[Exercise material Boundary: Start]
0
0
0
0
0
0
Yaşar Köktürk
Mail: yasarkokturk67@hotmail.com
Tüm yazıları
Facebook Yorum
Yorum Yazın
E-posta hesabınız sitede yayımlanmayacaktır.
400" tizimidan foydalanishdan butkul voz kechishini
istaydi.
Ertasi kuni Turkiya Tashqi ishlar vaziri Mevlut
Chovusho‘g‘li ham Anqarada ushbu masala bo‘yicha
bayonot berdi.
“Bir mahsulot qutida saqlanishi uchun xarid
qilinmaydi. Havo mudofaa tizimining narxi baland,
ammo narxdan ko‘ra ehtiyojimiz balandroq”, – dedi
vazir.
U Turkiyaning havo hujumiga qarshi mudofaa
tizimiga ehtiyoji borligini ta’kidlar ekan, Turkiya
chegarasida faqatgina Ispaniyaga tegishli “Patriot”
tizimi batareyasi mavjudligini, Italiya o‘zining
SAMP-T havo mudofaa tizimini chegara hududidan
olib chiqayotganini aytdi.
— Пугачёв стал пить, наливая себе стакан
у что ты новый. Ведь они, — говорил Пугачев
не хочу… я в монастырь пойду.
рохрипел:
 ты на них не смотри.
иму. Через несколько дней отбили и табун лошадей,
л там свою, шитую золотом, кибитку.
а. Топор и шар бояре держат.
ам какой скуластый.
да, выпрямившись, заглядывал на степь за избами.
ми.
[Exercise material Boundary: End]
[Exercise material Boundary: Start]
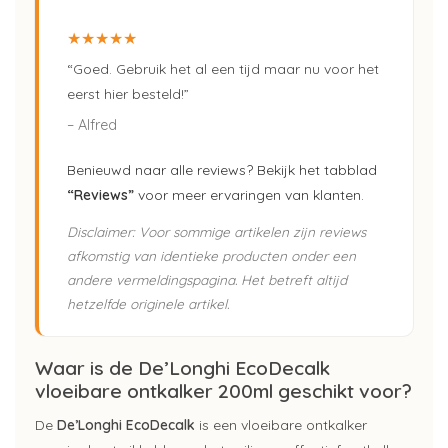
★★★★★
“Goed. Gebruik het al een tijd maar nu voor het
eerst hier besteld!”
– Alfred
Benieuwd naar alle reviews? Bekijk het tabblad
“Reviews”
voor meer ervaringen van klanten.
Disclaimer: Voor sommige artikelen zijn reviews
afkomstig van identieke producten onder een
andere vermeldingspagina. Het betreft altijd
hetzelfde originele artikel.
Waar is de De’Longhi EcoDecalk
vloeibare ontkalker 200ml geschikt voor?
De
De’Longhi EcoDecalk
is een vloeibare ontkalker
[Exercise material Boundary: End]
[Exercise material Boundary: Start]
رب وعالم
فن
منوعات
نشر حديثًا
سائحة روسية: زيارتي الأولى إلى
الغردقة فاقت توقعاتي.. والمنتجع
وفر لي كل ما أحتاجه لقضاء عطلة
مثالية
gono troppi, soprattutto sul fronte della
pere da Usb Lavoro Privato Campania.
[Exercise material Boundary: End]
Goal of the exercise
Of all the entries above, retype exactly the lines from the line with "tizimiga ehtiyoji borligini" to the line with "ты на них не смотри.", both included, and no others.

Result of the task
tizimiga ehtiyoji borligini ta’kidlar ekan, Turkiya
chegarasida faqatgina Ispaniyaga tegishli “Patriot”
tizimi batareyasi mavjudligini, Italiya o‘zining
SAMP-T havo mudofaa tizimini chegara hududidan
olib chiqayotganini aytdi.
— Пугачёв стал пить, наливая себе стакан
у что ты новый. Ведь они, — говорил Пугачев
не хочу… я в монастырь пойду.
рохрипел:
 ты на них не смотри.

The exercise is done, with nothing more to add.